General consensus is that they never fixed how garbage it runs and that larger dinosaurs still clip through the floor on occasion. I am sorry, but I am never spending three hours on a Trex tame only to have it clip through the floor or get kited to a wall and then stabbed to death. The game was interesting early on, but its fundamentally designed to be horrible to play online as a solo or small group. The game has serious balance issues that I doubt they would be able to fix themselves and that is why they are doing this mod incentive.
That is of course one theory. Dinosaur clipping through the ground hasn’t been a prominent issue in a while thankfully, dinosaurs still clipping through bases however, that’s another story! Framerates have been boosting steadily too. I personally have seen a rise in the last six months from the low 40s on ultra to now running consistently in the high 60s to low 70s. The article never mentions theyre trying to fix the game via mods and even the best mods for it dont do that but offer new experiences (Annunaki Genesis for example turns it into WOW lite). By giving the best mod creators funding to actually finish and maintain their mods instead of abandoning them as often happens, which is quite regularly cited by mod creators as due to “a lack of time and or money”, this will likely go a long way in fixing that. I’m in no way blind to issues Ark has, but I’m not about to bust out the tinfoil hat and create conspiracy theories where they aren’t.
I still play, and I still find it not even close to being optimised (though my point is void since I’m currently forced to play on a mac… getting in before someone else does).
If anything mods make this worse not improve on those issues, but they bring so much more in other aspects.
Yeah completely agree re: mods. When they’re overloaded on servers you really see the framerate go to shit. Played on one with 15+ mods the other night, really enjoyed that 40+ framerate again lol. However, that being said, that also happens in most games that use mods to alter their graphics as well, as the mods themselves generally aren’t optimised. How do you find the macs performance as such?
It plays but with PC obviously being the main system each patch is slightly different. Im currently playing with most stuff turned down to have a decent frame rate.
I tend to find when they had major patches that I need to turn it all down, wait a few patches then i can slowely turn things back up.
By no means is this an ideal situation but i knew what i was getting into.
Though switch to bootcamp (which i need to get setup again) and it runs a lot better.
Hire someone to optimize your shitty game instead. Fuck I just want a stable frame rate.
Sell it to China ;D
Does this mean the blind fans of the game can stop citing the law suit as the reasons behind charging money for DLC before the base game is complete. Seems like they have money to burn
Can’t help but feel it’s more about trying to keep players and draw them back rather than a genuine Modder support programme.

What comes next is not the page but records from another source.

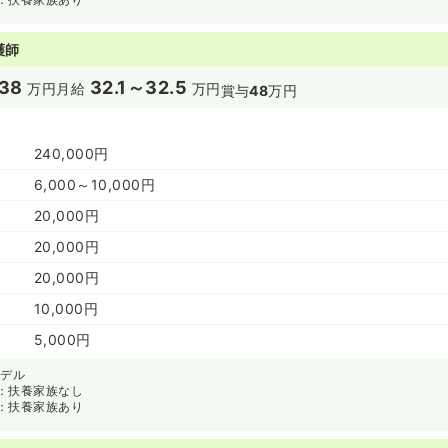
護師
38
32.1～32.5
万円
月給
万円
賞与
48
万円
240,000円
6,000～10,000円
20,000円
20,000円
20,000円
10,000円
5,000円
モデル
：扶養家族なし
：扶養家族あり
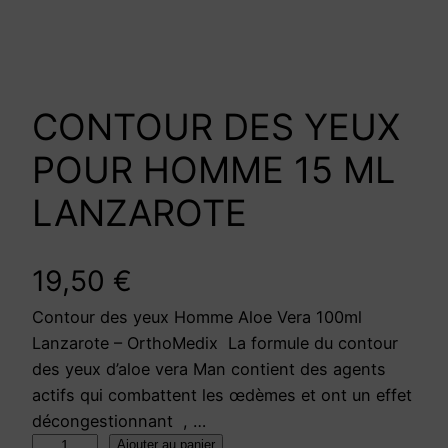
CONTOUR DES YEUX
POUR HOMME 15 ML
LANZAROTE
19,50
€
Contour des yeux Homme Aloe Vera 100ml
Lanzarote – OrthoMedix La formule du contour
des yeux d’aloe vera Man contient des agents
actifs qui combattent les œdèmes et ont un effet
décongestionnant , …
q
Ajouter au panier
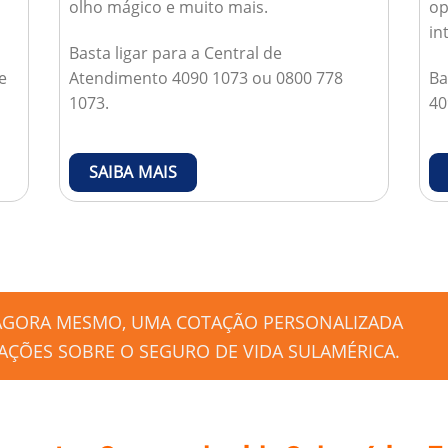
olho mágico e muito mais.
op
in
Basta ligar para a Central de
e
Atendimento 4090 1073 ou 0800 778
Ba
1073.
40
SAIBA MAIS
 AGORA MESMO, UMA COTAÇÃO PERSONALIZADA
ÇÕES SOBRE O SEGURO DE VIDA SULAMÉRICA.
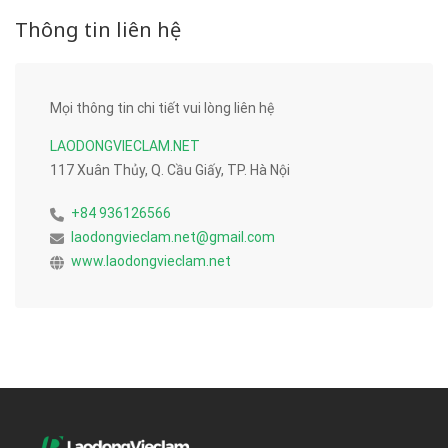
Thông tin liên hệ
Mọi thông tin chi tiết vui lòng liên hệ
LAODONGVIECLAM.NET
117 Xuân Thủy, Q. Cầu Giấy, TP. Hà Nội
+84 936126566
laodongvieclam.net@gmail.com
www.laodongvieclam.net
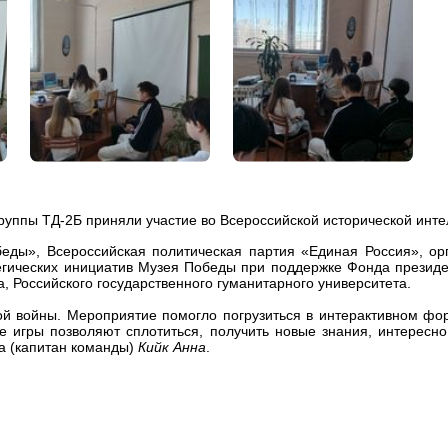
руппы ТД-2Б приняли участие во Всероссийской исторической инте
еды», Всероссийская политическая партия «Единая Россия», о
егических инициатив Музея Победы при поддержке Фонда президе
, Российского государственного гуманитарного университета.
 войны. Мероприятие помогло погрузиться в интерактивном фор
 игры позволяют сплотиться, получить новые знания, интересн
рса (капитан команды)
Кийк Анна
.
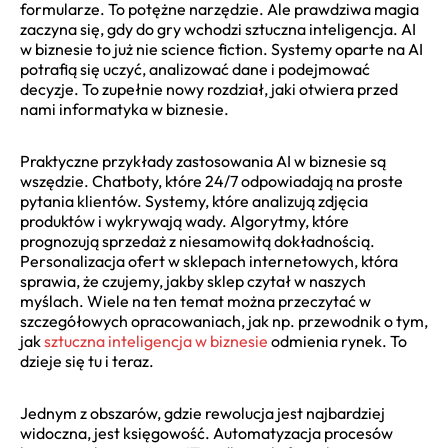
formularze. To potężne narzędzie. Ale prawdziwa magia
zaczyna się, gdy do gry wchodzi sztuczna inteligencja. AI
w biznesie to już nie science fiction. Systemy oparte na AI
potrafią się uczyć, analizować dane i podejmować
decyzje. To zupełnie nowy rozdział, jaki otwiera przed
nami informatyka w biznesie.
Praktyczne przykłady zastosowania AI w biznesie są
wszędzie. Chatboty, które 24/7 odpowiadają na proste
pytania klientów. Systemy, które analizują zdjęcia
produktów i wykrywają wady. Algorytmy, które
prognozują sprzedaż z niesamowitą dokładnością.
Personalizacja ofert w sklepach internetowych, która
sprawia, że czujemy, jakby sklep czytał w naszych
myślach. Wiele na ten temat można przeczytać w
szczegółowych opracowaniach, jak np. przewodnik o tym,
jak
sztuczna inteligencja w biznesie
odmienia rynek. To
dzieje się tu i teraz.
Jednym z obszarów, gdzie rewolucja jest najbardziej
widoczna, jest księgowość. Automatyzacja procesów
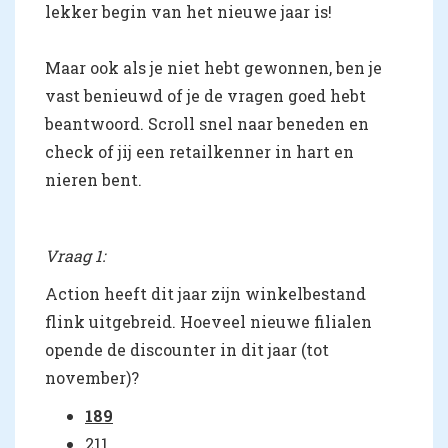
lekker begin van het nieuwe jaar is!
Maar ook als je niet hebt gewonnen, ben je
vast benieuwd of je de vragen goed hebt
beantwoord. Scroll snel naar beneden en
check of jij een retailkenner in hart en
nieren bent.
Vraag 1:
Action heeft dit jaar zijn winkelbestand
flink uitgebreid. Hoeveel nieuwe filialen
opende de discounter in dit jaar (tot
november)?
189
211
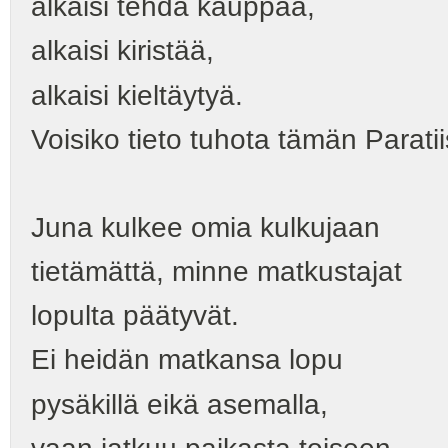
alkaisi tehdä kauppaa,
alkaisi kiristää,
alkaisi kieltäytyä.
Voisiko tieto tuhota tämän Paratii
Juna kulkee omia kulkujaan
tietämättä, minne matkustajat
lopulta päätyvät.
Ei heidän matkansa lopu
pysäkillä eikä asemalla,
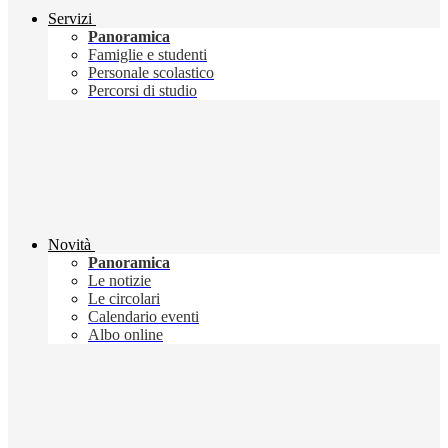
Servizi
Panoramica
Famiglie e studenti
Personale scolastico
Percorsi di studio
Novità
Panoramica
Le notizie
Le circolari
Calendario eventi
Albo online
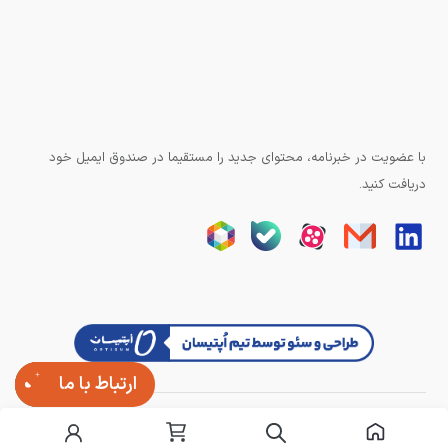
با عضویت در خبرنامه، محتوای جدید را مستقیما در صندوق ایمیل خود
دریافت کنید.
ارتباط با ما
تمامی حقوق وبسایت برای آزند کنترل محفوظ است.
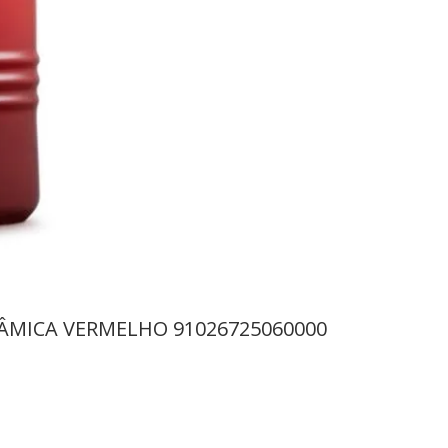
RÂMICA VERMELHO 91026725060000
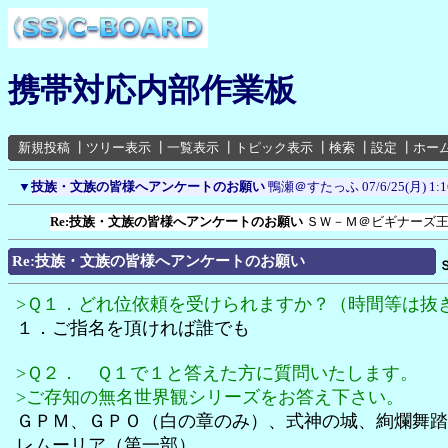
携帯対応内部作業板
新規投稿
┃
ツリー表示
┃
一覧表示
┃
トピック表示
┃
検索
┃
設定
┃
ホー
▼
技族・文族の皆様へアンケートのお願い
鴨瀬＠すたっふ
07/6/25(月) 1:1
Re:技族・文族の皆様へアンケートのお願い
ＳＷ－Ｍ＠ビギナーズ
Re:技族・文族の皆様へアンケートのお願い
>Ｑ１．どれ位依頼を受けられますか？（時間等は抜
１．ご指名を頂ければ誰でも
>Ｑ２． Ｑ１で１と答えた方に質問いたします。
>ご存知の無名世界観シリーズをお答え下さい。
ＧＰＭ、ＧＰＯ（白の章のみ）、式神の城、絢爛舞踏
レムーリア（第一部）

Frankly it would have been a fantastic idea that could’ve achieved both and more if done some time ago.
On the subject of the paid mods programme from Valve/Bethesda.
For me it was the woeful profit share.
Valve took 30% and Bethesda took 45% leaving a measly 25% for the Modder.
They both blamed each other, but they both knew what they were asking for at the end of the day, everyone had to shake hands and sign on the dotted line.
So how long till these devs pay a modder who was using copyrighted material. Which then results in said owner of copyright suing the shit out of Ark Survival evolved devs
Great game and all but how are people supposed to enjoy the games when they have a gtx 1080 ti ($700 USD) and can’t even get a stable 60fps at 1080p epic settings????
I really enjoyed this game but the optimization kept me from playing.